Influence of hole, electron, •OH, and O2•– scavengers on the degradation of MB dye after 120 min of visible light irradiation.

Figure 14

Proposed photocatalytic mechanism showing the separation and transfer of photogenerated electron–hole pairs over the GCN–ZnO photocatalyst under visible light irradiation.

Thus, both increased surface area and enhanced visible light absorption ability in the case of the GCN–ZnO0.4 sample can lead to better degradation efficiency toward the MB dye.

Conclusions

The GCN–ZnO composite was prepared in a facile manner and characterized using FTIR, XRD, SEM, energy-dispersive X-ray spectroscopy (EDX), XPS, differential reflectance spectroscopy (DRS), and BET analyses. The strong coordination of ZnO with GCN–pure and partial deterioration of the crystalline structure of GCN–pure on addition of ZnO were indicated by XRD and FTIR analyses. BET and DRS analyses revealed that the GCN–ZnO0.4 composite resulted in an enhanced surface area and visible light absorption ability, leading to increased active sites, photogenerated electron–hole pairs, and reduced frequency of photo-induced charge recombination, which in turn leads to a better photoactivity potential. GCN–ZnO0.4 resulted in an increment in the value of apparent rate constant by 3.2 times over GCN–pure toward degradation of the MB dye and could be further explored for various other environmental applications.

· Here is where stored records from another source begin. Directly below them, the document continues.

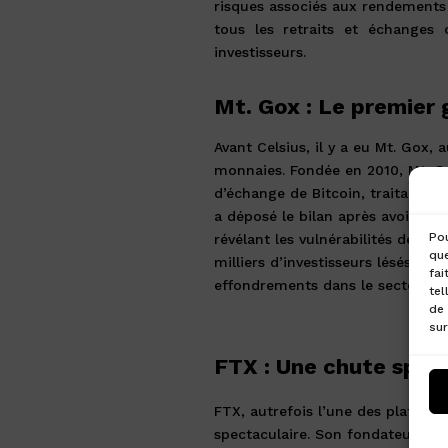
risques associés aux rendements é
tous les retraits et échange
investisseurs.
Mt. Gox : Le premier
Avant Celsius, il y a eu Mt. Gox,
monnaies. Fondée en 2010, Mt. G
d’échange de Bitcoin, traitant p
a déposé le bilan après avoir per
Pou
révélant les vulnérabilités de l’i
que
milliers d’investisseurs lésés et
fai
effondrements dans le secteur d
tel
de 
sur
FTX : Une chute spec
FTX, autrefois l’une des platefo
spectaculaire. Son fondateur, S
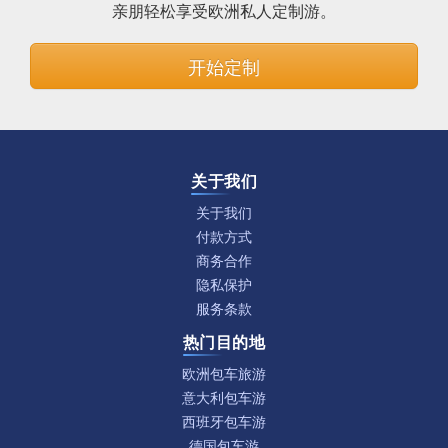
亲朋轻松享受欧洲私人定制游。
开始定制
关于我们
关于我们
付款方式
商务合作
隐私保护
服务条款
热门目的地
欧洲包车旅游
意大利包车游
西班牙包车游
德国包车游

Experimental and Characterization Details

Zinc carbonate basic dihydrate [ZnCO3]2·[Zn(OH)2]3 and urea (CH4NO) were purchased from Sisco Research Laboratories Pvt. Ltd. and Thermo Fisher Scientific India Pvt. Ltd. respectively. A typical procedure to prepare the GCN–ZnO composite has been reported in Figure . The yellow-colored solid sample was procured and further processed into a fine powder. The samples were labelled as GCN–ZnOx, where x represents the amount of [ZnCO3]2·[Zn(OH)2]3 in mmol put initially in urea (10 g). Table represents the amount of sample obtained in context to synthesized GCN–pure and GCN–ZnOx samples. Pristine GCN (GCN–pure) and ZnO were prepared likewise by directly heating their respective precursors.

Figure 15

Schematic illustration of the synthesis of GCN–ZnOx samples.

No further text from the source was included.